Collected data
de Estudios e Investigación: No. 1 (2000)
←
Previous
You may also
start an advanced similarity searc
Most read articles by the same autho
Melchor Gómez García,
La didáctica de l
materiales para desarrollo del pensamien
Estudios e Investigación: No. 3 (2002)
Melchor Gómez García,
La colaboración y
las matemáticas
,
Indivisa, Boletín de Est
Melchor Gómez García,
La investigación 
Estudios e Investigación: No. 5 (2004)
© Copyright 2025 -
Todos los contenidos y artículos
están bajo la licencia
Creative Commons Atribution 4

--

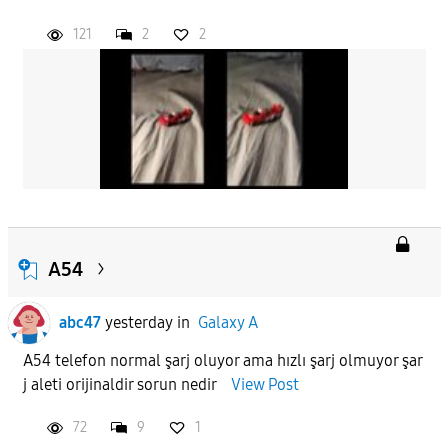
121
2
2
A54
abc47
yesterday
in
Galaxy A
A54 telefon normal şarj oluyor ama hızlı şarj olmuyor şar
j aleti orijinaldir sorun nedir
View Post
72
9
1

- [Work required]:
In your answer, include only the lines above starting at the line that holds "Todos los contenidos y artículos" and ending at the line that holds "Creative Commons Atribution 4", copied exactly.

- [Solution for this exercise]:
Todos los contenidos y artículos
están bajo la licencia
Creative Commons Atribution 4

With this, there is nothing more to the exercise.